A fast alternative to the standard C/C++ pow() function. With adjustable accuracy-space tradeoff. (1400 words)
This technique is formed of two ideas: manipulation of IEEE-754 floating-point bits, and precalculation of a lookup table.
First, a fast pow
:
‘A Fast, Compact Approximation of the Exponential Function’
Technical Report IDSIA-07-98;
Nicol N. Schraudolph;
IDSIA,
1998-06-24.
http://users.rsise.anu.edu.au/~nici/bib2html/b2hd-Schraudolph99.html
http://www.idsia.ch/idsiareport/IDSIA-07-98.ps.gz
— was re-written for float
implementation instead of double
(avoiding endian platform dependence of original). It works by inserting the submitted number into the exponent bits of the answer. The fractional-part makes a linear interpolation in the mantissa (simple and fast, but inaccurate). Or it can be used as follows.

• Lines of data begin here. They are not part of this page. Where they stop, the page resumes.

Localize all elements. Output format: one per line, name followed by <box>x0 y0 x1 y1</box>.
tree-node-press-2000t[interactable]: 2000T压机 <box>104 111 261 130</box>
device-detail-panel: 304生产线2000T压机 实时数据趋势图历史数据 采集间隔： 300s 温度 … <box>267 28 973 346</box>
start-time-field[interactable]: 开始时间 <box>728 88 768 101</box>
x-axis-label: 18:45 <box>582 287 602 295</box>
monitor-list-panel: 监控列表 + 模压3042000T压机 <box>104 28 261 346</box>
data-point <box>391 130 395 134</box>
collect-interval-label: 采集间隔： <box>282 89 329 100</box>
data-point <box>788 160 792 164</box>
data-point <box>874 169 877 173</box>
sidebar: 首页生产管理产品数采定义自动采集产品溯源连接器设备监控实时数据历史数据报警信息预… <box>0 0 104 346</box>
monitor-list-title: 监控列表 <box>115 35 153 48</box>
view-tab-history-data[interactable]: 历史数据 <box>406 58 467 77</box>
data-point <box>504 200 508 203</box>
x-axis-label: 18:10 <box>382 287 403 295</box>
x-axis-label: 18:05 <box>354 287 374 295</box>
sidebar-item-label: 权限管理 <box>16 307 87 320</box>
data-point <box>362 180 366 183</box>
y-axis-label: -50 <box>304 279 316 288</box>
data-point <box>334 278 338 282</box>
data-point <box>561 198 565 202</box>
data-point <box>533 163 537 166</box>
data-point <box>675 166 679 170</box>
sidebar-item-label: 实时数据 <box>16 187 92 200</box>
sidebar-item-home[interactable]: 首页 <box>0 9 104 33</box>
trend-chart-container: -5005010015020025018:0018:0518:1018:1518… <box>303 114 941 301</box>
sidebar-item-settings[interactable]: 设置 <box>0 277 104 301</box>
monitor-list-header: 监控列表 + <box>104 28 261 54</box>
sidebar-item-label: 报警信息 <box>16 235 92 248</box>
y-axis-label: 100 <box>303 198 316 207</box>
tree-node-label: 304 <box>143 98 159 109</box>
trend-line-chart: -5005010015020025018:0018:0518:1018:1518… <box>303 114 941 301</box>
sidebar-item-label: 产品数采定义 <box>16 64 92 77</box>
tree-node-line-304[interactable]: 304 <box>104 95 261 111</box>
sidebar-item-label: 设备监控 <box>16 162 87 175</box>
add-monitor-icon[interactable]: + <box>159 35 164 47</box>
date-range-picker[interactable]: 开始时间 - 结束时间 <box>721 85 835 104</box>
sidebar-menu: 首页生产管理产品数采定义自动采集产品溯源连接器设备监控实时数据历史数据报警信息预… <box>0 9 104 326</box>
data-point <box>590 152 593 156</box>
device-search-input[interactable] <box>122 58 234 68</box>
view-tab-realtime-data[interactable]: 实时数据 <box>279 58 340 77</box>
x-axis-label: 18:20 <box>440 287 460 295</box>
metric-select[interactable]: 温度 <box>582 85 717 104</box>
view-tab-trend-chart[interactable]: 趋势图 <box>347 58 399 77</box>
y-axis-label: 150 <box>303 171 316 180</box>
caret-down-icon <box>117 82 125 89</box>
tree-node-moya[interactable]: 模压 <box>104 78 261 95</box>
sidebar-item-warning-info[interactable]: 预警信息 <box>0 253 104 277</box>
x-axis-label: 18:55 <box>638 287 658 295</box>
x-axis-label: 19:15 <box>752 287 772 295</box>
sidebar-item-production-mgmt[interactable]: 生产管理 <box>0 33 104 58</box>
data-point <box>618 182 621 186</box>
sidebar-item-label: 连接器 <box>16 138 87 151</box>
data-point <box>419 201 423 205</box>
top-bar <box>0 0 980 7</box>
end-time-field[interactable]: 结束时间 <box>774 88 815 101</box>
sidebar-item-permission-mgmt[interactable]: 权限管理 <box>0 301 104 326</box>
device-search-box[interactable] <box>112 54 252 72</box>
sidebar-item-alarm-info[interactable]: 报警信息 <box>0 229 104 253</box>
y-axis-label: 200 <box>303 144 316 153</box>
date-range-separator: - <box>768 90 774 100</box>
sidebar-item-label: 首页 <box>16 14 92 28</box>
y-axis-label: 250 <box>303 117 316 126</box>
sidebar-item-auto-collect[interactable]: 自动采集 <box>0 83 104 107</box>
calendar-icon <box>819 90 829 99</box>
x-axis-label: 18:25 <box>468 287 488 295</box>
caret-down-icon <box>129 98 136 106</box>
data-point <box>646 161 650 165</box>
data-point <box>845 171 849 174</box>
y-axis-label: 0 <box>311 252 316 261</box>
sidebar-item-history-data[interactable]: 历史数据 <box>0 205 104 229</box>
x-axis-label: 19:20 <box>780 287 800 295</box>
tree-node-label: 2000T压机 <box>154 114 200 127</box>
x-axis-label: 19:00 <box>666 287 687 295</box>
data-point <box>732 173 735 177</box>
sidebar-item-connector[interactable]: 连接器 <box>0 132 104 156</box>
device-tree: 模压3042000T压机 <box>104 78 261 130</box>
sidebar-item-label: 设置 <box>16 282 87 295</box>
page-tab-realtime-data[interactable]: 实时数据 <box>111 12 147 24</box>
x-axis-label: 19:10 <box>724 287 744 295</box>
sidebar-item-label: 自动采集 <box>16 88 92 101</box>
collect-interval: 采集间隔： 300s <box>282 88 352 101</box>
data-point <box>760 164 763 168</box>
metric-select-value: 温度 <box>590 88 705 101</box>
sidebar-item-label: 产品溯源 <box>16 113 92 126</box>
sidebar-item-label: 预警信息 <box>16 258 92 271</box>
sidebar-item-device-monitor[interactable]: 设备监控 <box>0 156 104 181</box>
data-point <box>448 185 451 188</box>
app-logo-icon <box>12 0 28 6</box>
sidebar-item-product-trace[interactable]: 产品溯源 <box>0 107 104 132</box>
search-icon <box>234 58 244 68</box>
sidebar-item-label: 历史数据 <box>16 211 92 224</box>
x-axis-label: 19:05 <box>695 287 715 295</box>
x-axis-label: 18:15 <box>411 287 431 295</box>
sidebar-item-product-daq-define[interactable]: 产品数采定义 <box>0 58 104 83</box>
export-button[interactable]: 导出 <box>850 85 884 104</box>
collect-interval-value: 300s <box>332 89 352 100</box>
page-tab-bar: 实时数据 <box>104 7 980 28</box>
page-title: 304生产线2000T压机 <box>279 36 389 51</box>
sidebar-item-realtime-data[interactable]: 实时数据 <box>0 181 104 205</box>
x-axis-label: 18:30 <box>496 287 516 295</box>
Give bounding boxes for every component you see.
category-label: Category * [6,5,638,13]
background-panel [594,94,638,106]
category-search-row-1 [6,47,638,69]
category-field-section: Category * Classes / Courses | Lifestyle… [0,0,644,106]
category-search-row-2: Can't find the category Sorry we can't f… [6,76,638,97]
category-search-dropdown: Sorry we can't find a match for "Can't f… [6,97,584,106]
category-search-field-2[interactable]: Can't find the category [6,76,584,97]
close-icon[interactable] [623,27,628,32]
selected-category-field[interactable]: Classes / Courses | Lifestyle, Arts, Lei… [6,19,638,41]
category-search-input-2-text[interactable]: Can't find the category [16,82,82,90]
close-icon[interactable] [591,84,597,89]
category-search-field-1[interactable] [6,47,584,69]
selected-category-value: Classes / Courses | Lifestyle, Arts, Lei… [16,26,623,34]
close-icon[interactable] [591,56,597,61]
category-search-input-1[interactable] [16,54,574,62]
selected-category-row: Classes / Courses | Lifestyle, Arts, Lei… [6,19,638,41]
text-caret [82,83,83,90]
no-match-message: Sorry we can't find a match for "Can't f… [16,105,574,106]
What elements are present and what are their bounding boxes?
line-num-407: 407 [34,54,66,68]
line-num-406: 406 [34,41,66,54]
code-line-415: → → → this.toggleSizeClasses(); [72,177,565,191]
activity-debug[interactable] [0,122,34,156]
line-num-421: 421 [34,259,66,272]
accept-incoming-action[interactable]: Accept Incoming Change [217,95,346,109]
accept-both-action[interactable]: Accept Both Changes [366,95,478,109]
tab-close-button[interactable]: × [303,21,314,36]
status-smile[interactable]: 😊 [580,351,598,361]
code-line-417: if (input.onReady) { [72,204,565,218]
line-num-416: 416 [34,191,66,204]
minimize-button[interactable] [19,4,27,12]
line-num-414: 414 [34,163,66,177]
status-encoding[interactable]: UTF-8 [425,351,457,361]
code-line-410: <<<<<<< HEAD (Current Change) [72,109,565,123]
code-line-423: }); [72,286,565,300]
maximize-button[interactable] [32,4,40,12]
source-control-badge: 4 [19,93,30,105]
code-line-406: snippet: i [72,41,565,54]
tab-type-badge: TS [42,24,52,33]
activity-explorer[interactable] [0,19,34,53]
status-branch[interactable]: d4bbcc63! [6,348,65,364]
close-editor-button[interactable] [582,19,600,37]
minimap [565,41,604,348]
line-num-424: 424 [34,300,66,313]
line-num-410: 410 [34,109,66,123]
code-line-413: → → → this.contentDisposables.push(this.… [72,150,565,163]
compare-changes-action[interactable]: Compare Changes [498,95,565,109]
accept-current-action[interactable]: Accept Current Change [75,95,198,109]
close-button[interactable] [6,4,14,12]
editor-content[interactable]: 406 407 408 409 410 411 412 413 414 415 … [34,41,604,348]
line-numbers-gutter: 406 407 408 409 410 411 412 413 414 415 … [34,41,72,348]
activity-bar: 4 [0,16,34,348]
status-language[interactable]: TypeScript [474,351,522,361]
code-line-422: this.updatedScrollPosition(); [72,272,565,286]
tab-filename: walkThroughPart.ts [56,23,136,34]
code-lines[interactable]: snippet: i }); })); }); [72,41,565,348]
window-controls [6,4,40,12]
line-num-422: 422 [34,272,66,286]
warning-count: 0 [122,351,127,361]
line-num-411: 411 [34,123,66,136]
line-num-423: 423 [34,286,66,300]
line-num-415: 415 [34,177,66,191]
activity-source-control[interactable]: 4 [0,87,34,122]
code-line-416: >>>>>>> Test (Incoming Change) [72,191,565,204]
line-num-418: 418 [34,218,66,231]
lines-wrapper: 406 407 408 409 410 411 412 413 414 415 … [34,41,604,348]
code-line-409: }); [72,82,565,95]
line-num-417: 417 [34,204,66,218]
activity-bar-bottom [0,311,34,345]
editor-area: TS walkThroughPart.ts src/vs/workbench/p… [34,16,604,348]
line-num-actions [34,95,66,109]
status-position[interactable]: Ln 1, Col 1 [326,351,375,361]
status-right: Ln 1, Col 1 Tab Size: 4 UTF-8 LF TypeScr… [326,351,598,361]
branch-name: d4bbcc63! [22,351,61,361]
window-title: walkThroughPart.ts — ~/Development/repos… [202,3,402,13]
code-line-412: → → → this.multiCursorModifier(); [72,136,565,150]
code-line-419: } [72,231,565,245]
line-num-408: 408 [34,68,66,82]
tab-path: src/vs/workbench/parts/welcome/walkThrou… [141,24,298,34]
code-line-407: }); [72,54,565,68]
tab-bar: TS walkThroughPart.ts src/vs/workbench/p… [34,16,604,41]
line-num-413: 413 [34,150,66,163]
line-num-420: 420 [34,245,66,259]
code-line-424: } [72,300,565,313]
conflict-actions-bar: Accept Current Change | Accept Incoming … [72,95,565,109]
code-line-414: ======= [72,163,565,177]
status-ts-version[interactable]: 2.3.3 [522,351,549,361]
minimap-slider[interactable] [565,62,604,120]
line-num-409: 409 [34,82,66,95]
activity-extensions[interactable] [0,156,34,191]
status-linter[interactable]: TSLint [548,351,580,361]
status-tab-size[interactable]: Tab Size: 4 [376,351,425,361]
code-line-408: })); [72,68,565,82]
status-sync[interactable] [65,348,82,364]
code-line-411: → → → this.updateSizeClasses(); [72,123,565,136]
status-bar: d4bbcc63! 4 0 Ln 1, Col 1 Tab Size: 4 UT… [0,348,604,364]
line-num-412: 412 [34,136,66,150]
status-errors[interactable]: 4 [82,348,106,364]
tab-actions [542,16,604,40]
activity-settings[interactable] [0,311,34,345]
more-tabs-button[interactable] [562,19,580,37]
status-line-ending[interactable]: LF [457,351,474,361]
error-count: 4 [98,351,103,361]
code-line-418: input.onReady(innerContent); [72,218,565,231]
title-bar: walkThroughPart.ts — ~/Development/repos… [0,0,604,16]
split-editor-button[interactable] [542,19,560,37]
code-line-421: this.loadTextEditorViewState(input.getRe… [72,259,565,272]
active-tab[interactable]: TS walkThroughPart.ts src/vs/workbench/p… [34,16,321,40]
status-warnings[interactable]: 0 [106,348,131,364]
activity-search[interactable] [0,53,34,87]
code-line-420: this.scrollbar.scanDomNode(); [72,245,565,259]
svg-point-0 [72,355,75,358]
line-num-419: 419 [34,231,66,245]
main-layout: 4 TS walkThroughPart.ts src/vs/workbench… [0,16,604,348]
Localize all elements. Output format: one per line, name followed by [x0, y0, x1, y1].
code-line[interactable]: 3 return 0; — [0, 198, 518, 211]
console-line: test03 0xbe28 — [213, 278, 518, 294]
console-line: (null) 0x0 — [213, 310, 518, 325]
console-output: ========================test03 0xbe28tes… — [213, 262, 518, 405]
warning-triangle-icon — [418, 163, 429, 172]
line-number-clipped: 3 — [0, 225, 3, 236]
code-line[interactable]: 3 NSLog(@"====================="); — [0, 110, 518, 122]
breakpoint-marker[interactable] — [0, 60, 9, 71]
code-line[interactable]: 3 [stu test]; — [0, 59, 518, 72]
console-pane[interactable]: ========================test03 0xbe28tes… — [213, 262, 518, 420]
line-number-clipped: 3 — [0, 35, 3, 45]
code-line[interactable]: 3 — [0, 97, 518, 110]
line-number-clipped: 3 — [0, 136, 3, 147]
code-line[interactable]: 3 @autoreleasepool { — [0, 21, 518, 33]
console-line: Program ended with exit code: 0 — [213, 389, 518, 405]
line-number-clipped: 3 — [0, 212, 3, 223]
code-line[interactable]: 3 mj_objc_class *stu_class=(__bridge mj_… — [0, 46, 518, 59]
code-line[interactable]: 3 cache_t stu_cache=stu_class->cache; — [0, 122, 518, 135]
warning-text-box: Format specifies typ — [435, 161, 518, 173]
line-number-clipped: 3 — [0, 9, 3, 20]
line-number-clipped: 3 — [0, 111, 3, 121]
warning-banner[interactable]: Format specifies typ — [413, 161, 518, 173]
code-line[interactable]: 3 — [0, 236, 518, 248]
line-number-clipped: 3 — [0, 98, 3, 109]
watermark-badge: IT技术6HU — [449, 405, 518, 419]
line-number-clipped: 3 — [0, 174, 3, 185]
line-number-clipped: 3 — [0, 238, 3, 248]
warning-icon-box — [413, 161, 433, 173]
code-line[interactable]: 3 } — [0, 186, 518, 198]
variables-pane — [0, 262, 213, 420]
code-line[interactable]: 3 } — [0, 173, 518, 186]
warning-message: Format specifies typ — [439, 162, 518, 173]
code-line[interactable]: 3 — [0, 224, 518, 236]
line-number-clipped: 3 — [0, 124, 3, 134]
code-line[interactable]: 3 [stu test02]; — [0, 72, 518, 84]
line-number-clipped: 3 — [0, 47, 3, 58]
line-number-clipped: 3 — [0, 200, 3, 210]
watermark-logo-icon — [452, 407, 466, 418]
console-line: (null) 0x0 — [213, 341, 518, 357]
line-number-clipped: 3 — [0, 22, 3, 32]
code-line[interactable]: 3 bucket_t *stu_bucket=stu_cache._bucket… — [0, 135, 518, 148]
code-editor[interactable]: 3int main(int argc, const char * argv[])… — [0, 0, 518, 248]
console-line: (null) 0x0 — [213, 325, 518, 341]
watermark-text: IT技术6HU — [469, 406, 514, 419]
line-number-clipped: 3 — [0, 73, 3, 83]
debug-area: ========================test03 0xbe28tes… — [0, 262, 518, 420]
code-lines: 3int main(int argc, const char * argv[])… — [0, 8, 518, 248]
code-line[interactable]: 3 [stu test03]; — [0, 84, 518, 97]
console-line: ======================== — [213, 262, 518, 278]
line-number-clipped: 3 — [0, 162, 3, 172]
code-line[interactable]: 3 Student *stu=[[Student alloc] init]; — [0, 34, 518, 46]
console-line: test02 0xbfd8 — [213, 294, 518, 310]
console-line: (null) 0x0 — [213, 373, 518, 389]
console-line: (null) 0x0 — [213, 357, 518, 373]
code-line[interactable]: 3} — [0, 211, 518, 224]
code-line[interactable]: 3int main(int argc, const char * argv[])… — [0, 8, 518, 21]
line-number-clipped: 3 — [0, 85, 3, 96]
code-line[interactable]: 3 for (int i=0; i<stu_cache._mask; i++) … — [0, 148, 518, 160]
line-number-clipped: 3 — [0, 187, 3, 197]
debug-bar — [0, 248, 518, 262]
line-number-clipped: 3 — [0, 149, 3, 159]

Second, an adjustable fast log
:
‘Revisiting a basic function on current CPUs: A fast logarithm implementation
with adjustable accuracy’
Technical Report ICSI TR-07-002;
Oriol Vinyals, Gerald Friedland, Nikki Mirghafori;
ICSI,
2007-06-21.
http://www.icsi.berkeley.edu/cgi-bin/pubs/publication.pl?ID=002209
http://www.icsi.berkeley.edu/pubs/techreports/TR-07-002.pdf
— was adapted to fit the fast pow
core (and modified to be twice as accurate). This uses the mantissa bits to index a lookup table. The table value then replaces the mantissa.
Precision is adustable from 0 to 18. This is how many bits to use as index, and hence how large the table is: 4B to 1MB.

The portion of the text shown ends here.